Hope you don't mind Alfred I want to make a suggestion for checksum files in Windows or Mac ... HashTab 3.0 it's free and a good one.

[benfaust]

I think I submitted another program labeled as the same threat mentioned here... But the false positive form goes to a Page Not Found message. Same for the other contact form I tried. So I'm not sure if you got the file I zipped and sent (TedNPad), and am attaching it here. I've used that Notepad alternative for years and have never had any problem with it.

 

TedNPad.zip

[millard@immunet.com]

I think I submitted another program labeled as the same threat mentioned here... But the false positive form goes to a Page Not Found message. Same for the other contact form I tried.

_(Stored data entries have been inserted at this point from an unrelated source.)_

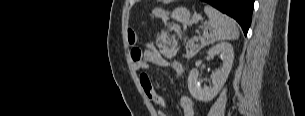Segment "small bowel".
Listing matches in <instances>:
<instances>
[{
    "label": "small bowel",
    "instance_id": "1",
    "mask_svg": "<svg viewBox=\"0 0 305 116\" xmlns=\"http://www.w3.org/2000/svg\"><path fill=\"white\" fill-rule=\"evenodd\" d=\"M131 59L134 69L137 71L146 70L149 68L150 64H154L157 66L171 68L178 74L183 72V67L179 62L166 59L153 43H148L143 52L139 49H133L131 51ZM140 83L145 96L149 100L157 105H160L161 107H168L166 99L156 91L148 75L147 78H142L140 76ZM178 103L182 110L183 116L195 115L193 102L188 96H180ZM159 116H167V114L160 112Z\"/></svg>",
    "mask_w": 305,
    "mask_h": 116
}]
</instances>
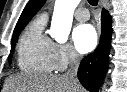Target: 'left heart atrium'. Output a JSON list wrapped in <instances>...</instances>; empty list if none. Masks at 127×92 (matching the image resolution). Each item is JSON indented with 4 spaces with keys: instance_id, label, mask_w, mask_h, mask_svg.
Wrapping results in <instances>:
<instances>
[{
    "instance_id": "obj_1",
    "label": "left heart atrium",
    "mask_w": 127,
    "mask_h": 92,
    "mask_svg": "<svg viewBox=\"0 0 127 92\" xmlns=\"http://www.w3.org/2000/svg\"><path fill=\"white\" fill-rule=\"evenodd\" d=\"M73 42L80 53L92 51L97 44V33L90 24L78 25L73 32Z\"/></svg>"
}]
</instances>
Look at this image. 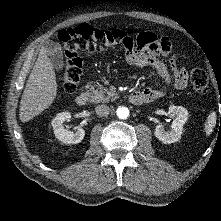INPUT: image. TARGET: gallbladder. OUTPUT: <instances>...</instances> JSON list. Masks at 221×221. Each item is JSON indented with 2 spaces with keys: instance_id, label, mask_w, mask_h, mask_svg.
I'll return each instance as SVG.
<instances>
[{
  "instance_id": "gallbladder-1",
  "label": "gallbladder",
  "mask_w": 221,
  "mask_h": 221,
  "mask_svg": "<svg viewBox=\"0 0 221 221\" xmlns=\"http://www.w3.org/2000/svg\"><path fill=\"white\" fill-rule=\"evenodd\" d=\"M47 54L50 56L55 69L61 70L64 66V59L61 45L58 42L47 41L45 44Z\"/></svg>"
}]
</instances>
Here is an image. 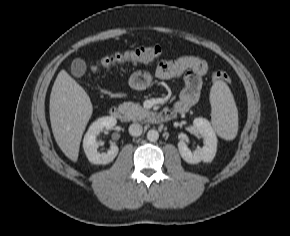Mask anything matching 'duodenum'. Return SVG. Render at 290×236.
Instances as JSON below:
<instances>
[{
	"mask_svg": "<svg viewBox=\"0 0 290 236\" xmlns=\"http://www.w3.org/2000/svg\"><path fill=\"white\" fill-rule=\"evenodd\" d=\"M181 112H183V111L179 110V109H165V110H162L160 112L155 113L153 116V120L156 123L168 122V121L174 119L176 117V115L178 113H181ZM109 113L113 118H115L117 120H120V121H127L128 120L127 114L119 106L111 107Z\"/></svg>",
	"mask_w": 290,
	"mask_h": 236,
	"instance_id": "410a0bca",
	"label": "duodenum"
}]
</instances>
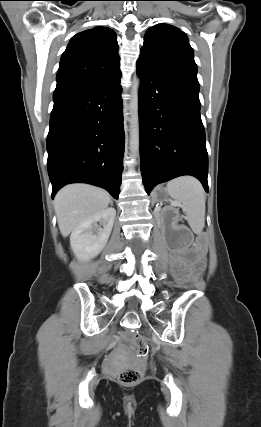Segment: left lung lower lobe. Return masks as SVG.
Wrapping results in <instances>:
<instances>
[{
	"label": "left lung lower lobe",
	"instance_id": "obj_1",
	"mask_svg": "<svg viewBox=\"0 0 261 427\" xmlns=\"http://www.w3.org/2000/svg\"><path fill=\"white\" fill-rule=\"evenodd\" d=\"M141 173L146 192L182 175L208 192V155L196 76L137 60Z\"/></svg>",
	"mask_w": 261,
	"mask_h": 427
}]
</instances>
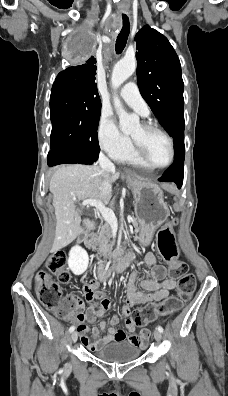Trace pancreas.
Instances as JSON below:
<instances>
[{
	"label": "pancreas",
	"mask_w": 228,
	"mask_h": 396,
	"mask_svg": "<svg viewBox=\"0 0 228 396\" xmlns=\"http://www.w3.org/2000/svg\"><path fill=\"white\" fill-rule=\"evenodd\" d=\"M130 218H131V220H132V223H133V225H134V227H135V231H136V233H135V240H137L138 238L136 237L137 236V232H139V229H138V224H137V221H136V217L135 216H133V215H130ZM111 237H112V228H111V226H110V224L107 222L103 227H102V229H101V231H100V233H99V236H98V246H99V251L102 253V254H107V253H111V251H112V242H111Z\"/></svg>",
	"instance_id": "pancreas-1"
}]
</instances>
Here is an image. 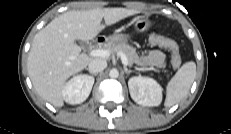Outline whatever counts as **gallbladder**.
Masks as SVG:
<instances>
[{"label":"gallbladder","instance_id":"bac80fb5","mask_svg":"<svg viewBox=\"0 0 231 134\" xmlns=\"http://www.w3.org/2000/svg\"><path fill=\"white\" fill-rule=\"evenodd\" d=\"M79 45H80L81 47H86V46H87V44H86L85 41H79Z\"/></svg>","mask_w":231,"mask_h":134}]
</instances>
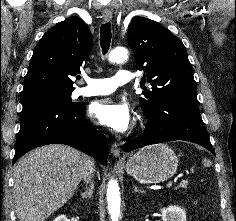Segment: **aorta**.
Wrapping results in <instances>:
<instances>
[{
    "label": "aorta",
    "instance_id": "1",
    "mask_svg": "<svg viewBox=\"0 0 236 221\" xmlns=\"http://www.w3.org/2000/svg\"><path fill=\"white\" fill-rule=\"evenodd\" d=\"M127 57H128L127 49L122 47H117L110 52L109 61L118 63L126 60ZM106 195H107L108 210L111 215V220L118 221L120 215V192L116 180L112 179L109 181Z\"/></svg>",
    "mask_w": 236,
    "mask_h": 221
}]
</instances>
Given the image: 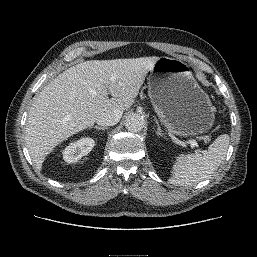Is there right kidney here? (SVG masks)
<instances>
[{
	"label": "right kidney",
	"mask_w": 257,
	"mask_h": 257,
	"mask_svg": "<svg viewBox=\"0 0 257 257\" xmlns=\"http://www.w3.org/2000/svg\"><path fill=\"white\" fill-rule=\"evenodd\" d=\"M95 145L92 138L84 137L76 142L70 143L63 151V159L67 163H75L83 156L87 155Z\"/></svg>",
	"instance_id": "right-kidney-1"
}]
</instances>
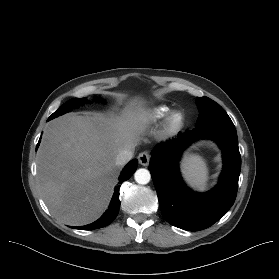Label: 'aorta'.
<instances>
[{
	"label": "aorta",
	"instance_id": "aorta-1",
	"mask_svg": "<svg viewBox=\"0 0 279 279\" xmlns=\"http://www.w3.org/2000/svg\"><path fill=\"white\" fill-rule=\"evenodd\" d=\"M134 179L138 184H147L150 182L151 174L147 169L140 168L134 174Z\"/></svg>",
	"mask_w": 279,
	"mask_h": 279
}]
</instances>
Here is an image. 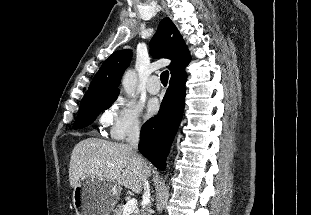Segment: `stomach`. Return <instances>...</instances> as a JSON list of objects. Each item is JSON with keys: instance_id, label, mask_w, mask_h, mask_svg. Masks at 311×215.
I'll return each instance as SVG.
<instances>
[{"instance_id": "1", "label": "stomach", "mask_w": 311, "mask_h": 215, "mask_svg": "<svg viewBox=\"0 0 311 215\" xmlns=\"http://www.w3.org/2000/svg\"><path fill=\"white\" fill-rule=\"evenodd\" d=\"M120 192L116 183L87 176L73 190V205L78 215H109Z\"/></svg>"}]
</instances>
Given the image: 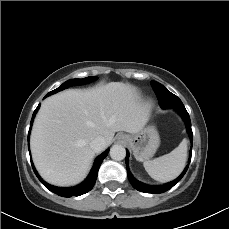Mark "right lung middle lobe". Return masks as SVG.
I'll return each instance as SVG.
<instances>
[{"mask_svg":"<svg viewBox=\"0 0 229 229\" xmlns=\"http://www.w3.org/2000/svg\"><path fill=\"white\" fill-rule=\"evenodd\" d=\"M94 79H95V77H86V78H83V79H72V80L66 81L59 88L49 92L47 95H52L54 93H57V92H59L61 90H64V89H66L68 87H71V86L82 85V84L89 83V82L93 81Z\"/></svg>","mask_w":229,"mask_h":229,"instance_id":"right-lung-middle-lobe-1","label":"right lung middle lobe"}]
</instances>
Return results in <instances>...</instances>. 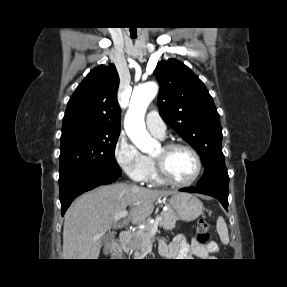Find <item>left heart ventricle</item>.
Returning a JSON list of instances; mask_svg holds the SVG:
<instances>
[{"label": "left heart ventricle", "mask_w": 287, "mask_h": 287, "mask_svg": "<svg viewBox=\"0 0 287 287\" xmlns=\"http://www.w3.org/2000/svg\"><path fill=\"white\" fill-rule=\"evenodd\" d=\"M153 156L163 159L169 175L176 181L186 182L196 172L195 158L188 150L175 149L169 153H165L162 147H159Z\"/></svg>", "instance_id": "b2bd125f"}]
</instances>
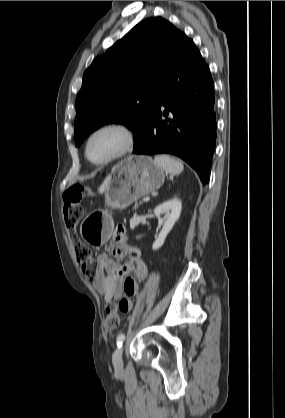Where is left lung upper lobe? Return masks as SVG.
<instances>
[{
	"instance_id": "1",
	"label": "left lung upper lobe",
	"mask_w": 285,
	"mask_h": 418,
	"mask_svg": "<svg viewBox=\"0 0 285 418\" xmlns=\"http://www.w3.org/2000/svg\"><path fill=\"white\" fill-rule=\"evenodd\" d=\"M184 36L169 21L151 17L93 60L76 98V146L107 123L130 128L134 146L142 139Z\"/></svg>"
}]
</instances>
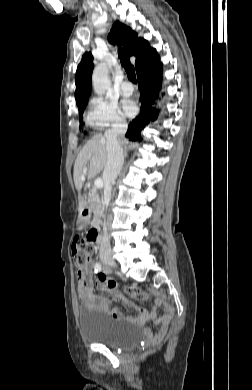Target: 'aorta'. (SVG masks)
<instances>
[{
  "label": "aorta",
  "mask_w": 252,
  "mask_h": 390,
  "mask_svg": "<svg viewBox=\"0 0 252 390\" xmlns=\"http://www.w3.org/2000/svg\"><path fill=\"white\" fill-rule=\"evenodd\" d=\"M93 89L97 95H103L111 87L109 67L105 63L98 64L92 75Z\"/></svg>",
  "instance_id": "aorta-1"
}]
</instances>
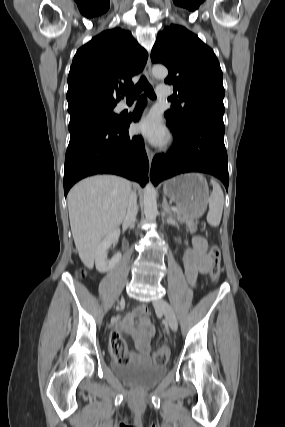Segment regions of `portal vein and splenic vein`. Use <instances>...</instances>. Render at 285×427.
I'll use <instances>...</instances> for the list:
<instances>
[{
	"label": "portal vein and splenic vein",
	"instance_id": "1",
	"mask_svg": "<svg viewBox=\"0 0 285 427\" xmlns=\"http://www.w3.org/2000/svg\"><path fill=\"white\" fill-rule=\"evenodd\" d=\"M172 210H173L174 212H178V210H177L176 208H172Z\"/></svg>",
	"mask_w": 285,
	"mask_h": 427
}]
</instances>
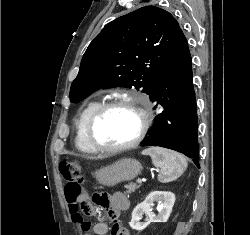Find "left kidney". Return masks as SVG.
Returning a JSON list of instances; mask_svg holds the SVG:
<instances>
[{
	"label": "left kidney",
	"mask_w": 250,
	"mask_h": 235,
	"mask_svg": "<svg viewBox=\"0 0 250 235\" xmlns=\"http://www.w3.org/2000/svg\"><path fill=\"white\" fill-rule=\"evenodd\" d=\"M158 203L159 214L155 215L152 212V205ZM175 203V195L169 191H154L151 192L143 202L138 204L133 212L132 219L129 223L130 227L137 231L144 230L151 222H167L173 205ZM146 213L149 216L148 222H140L142 215Z\"/></svg>",
	"instance_id": "left-kidney-1"
}]
</instances>
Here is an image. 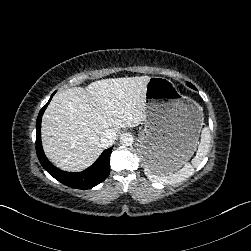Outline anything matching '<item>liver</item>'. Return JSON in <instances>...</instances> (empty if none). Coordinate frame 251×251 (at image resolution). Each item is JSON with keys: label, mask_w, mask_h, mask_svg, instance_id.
Returning a JSON list of instances; mask_svg holds the SVG:
<instances>
[{"label": "liver", "mask_w": 251, "mask_h": 251, "mask_svg": "<svg viewBox=\"0 0 251 251\" xmlns=\"http://www.w3.org/2000/svg\"><path fill=\"white\" fill-rule=\"evenodd\" d=\"M149 80V76L102 79L55 95L42 117L46 156L65 171L89 167L103 151L100 138L105 130L117 133L144 121Z\"/></svg>", "instance_id": "6515ba94"}]
</instances>
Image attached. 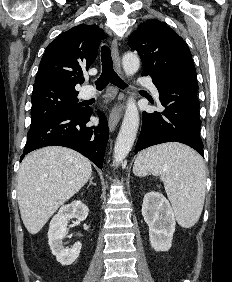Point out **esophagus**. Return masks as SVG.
Listing matches in <instances>:
<instances>
[{
    "label": "esophagus",
    "instance_id": "obj_1",
    "mask_svg": "<svg viewBox=\"0 0 232 282\" xmlns=\"http://www.w3.org/2000/svg\"><path fill=\"white\" fill-rule=\"evenodd\" d=\"M111 50H112V57H113L115 68L119 73H121V60L119 56L117 39L112 40ZM122 109H123V95L120 94L118 96V102L114 105V107L111 109L109 113L108 126L111 132L115 130V128L119 123Z\"/></svg>",
    "mask_w": 232,
    "mask_h": 282
}]
</instances>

So I'm not sure if you got the file I zipped and sent (TedNPad), and am attaching it here. I've used that Notepad alternative for years and have never had any problem with it.

 

TedNPad.zip

The TedNPad.zip False Positive has been fixed.

[DimitriAus]

There are several ways to report a FP.

 

The quickest way is this:

Go to this page http://www.immunet.c...tact/index.html go down and choose: "report false positives" and finally send the file.

...

 

I submitted an .exe file and your page says: The media file type you uploaded was not recognized. Please try again.

This file been scanned by virustotal.com - all good.

[ritchie58]

Hi DimitriAus, I too just tried to submit a FP several times using the Contact Us page and also got an error message. This is something Support definetly needs to look into!

 

However, when the site is working correctly it is important to archive the file in question as a zip file for submission.